Note: we loaded the dataset with some function helpers that will be found in our final notebook [4]. But for now we just want understand the big picture.
Now let’s see how we can achieve a semi-supervised setup during training:
def train(epoch):
t = time.time()
model.train()
optimizer.zero_grad()
output = model(features, adj)
loss_train = F.nll_loss(output[idx_train], labels[idx_train])
acc_train = accuracy(output[idx_train], labels[idx_train])
loss_train.backward()
optimizer.step()
if not args.fastmode:
# Evaluate validation set performance separately,
# deactivates dropout during validation run.
model.eval()
output = model(features, adj)
loss_val = F.nll_loss(output[idx_val], labels[idx_val])
acc_val = accuracy(output[idx_val], labels[idx_val])

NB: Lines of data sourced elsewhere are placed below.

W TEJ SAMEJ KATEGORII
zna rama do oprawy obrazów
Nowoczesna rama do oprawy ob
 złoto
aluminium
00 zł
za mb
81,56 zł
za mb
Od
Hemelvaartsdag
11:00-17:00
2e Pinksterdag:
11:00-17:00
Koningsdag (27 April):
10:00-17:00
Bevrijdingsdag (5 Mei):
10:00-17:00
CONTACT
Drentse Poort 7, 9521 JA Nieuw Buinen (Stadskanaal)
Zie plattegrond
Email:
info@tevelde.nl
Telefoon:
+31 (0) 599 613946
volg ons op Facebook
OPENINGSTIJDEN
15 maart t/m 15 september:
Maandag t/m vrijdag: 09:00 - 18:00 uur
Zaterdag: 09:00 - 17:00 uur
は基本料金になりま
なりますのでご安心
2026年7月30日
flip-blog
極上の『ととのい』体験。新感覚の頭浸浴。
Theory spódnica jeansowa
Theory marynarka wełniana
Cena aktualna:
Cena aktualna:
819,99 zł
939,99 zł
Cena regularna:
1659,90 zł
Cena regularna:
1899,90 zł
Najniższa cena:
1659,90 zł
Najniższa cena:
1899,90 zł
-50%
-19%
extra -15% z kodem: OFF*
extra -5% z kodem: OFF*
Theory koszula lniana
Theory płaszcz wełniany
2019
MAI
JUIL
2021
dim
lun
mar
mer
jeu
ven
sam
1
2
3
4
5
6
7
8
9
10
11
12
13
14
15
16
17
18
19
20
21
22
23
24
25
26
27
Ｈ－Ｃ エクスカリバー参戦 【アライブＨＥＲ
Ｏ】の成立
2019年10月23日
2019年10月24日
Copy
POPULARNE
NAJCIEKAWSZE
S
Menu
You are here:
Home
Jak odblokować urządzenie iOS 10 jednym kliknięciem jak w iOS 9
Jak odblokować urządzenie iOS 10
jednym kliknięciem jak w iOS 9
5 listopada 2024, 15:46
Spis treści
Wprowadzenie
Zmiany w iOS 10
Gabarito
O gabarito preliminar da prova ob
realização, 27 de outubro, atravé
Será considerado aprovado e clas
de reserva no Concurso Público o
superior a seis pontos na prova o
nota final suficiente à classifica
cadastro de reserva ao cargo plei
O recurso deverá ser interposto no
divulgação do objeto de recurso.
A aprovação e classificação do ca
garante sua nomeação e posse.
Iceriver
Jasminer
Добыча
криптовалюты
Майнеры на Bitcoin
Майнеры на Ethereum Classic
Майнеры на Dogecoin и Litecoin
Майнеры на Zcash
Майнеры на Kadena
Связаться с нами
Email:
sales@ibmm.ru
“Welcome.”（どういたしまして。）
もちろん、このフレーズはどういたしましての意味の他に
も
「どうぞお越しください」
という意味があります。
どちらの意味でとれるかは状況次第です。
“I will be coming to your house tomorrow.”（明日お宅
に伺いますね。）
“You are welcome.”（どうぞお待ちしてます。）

print('Training-validation results:'
'Epoch: {:04d}'.format(epoch+1),
'loss_train: {:.4f}'.format(loss_train.item()),
'acc_train: {:.4f}'.format(acc_train.item()),
'loss_val: {:.4f}'.format(loss_val.item()),
'acc_val: {:.4f}'.format(acc_val.item()),
'time: {:.4f}s'.format(time.time() - t))
In this function we used all the testing and validation nodes for updating the nodes assuming they have no labels. However, when we calculate the loss and accuracy during the training, we used the training nodes only.
Finally, we perform the testing on the test set nodes:
def test():
model.eval()
output = model(features, adj)
loss_test = F.nll_loss(output[idx_test], labels[idx_test])
acc_test = accuracy(output[idx_test], labels[idx_test])
print("Test set results:",
"loss= {:.4f}".format(loss_test.item()),
"accuracy= {:.4f}".format(acc_test.item()))
# Train model
t_total = time.time()
for epoch in range(args.epochs):
train(epoch)
print("Optimization Finished!")
print("Total time elapsed: {:.4f}s".format(time.time() - t_total))
# Testing
test()
Conclusion
- Semi-supervised learning is about using unlabeled examples to during training to get information from it
- Training and testing features are used during training but the loss is calculated only using the training samples (Labeled).
We also implemented Graph Attention Transformer (GAT) for semi-supervised learning semi-supervised learning which could be found in the following Github repository [5].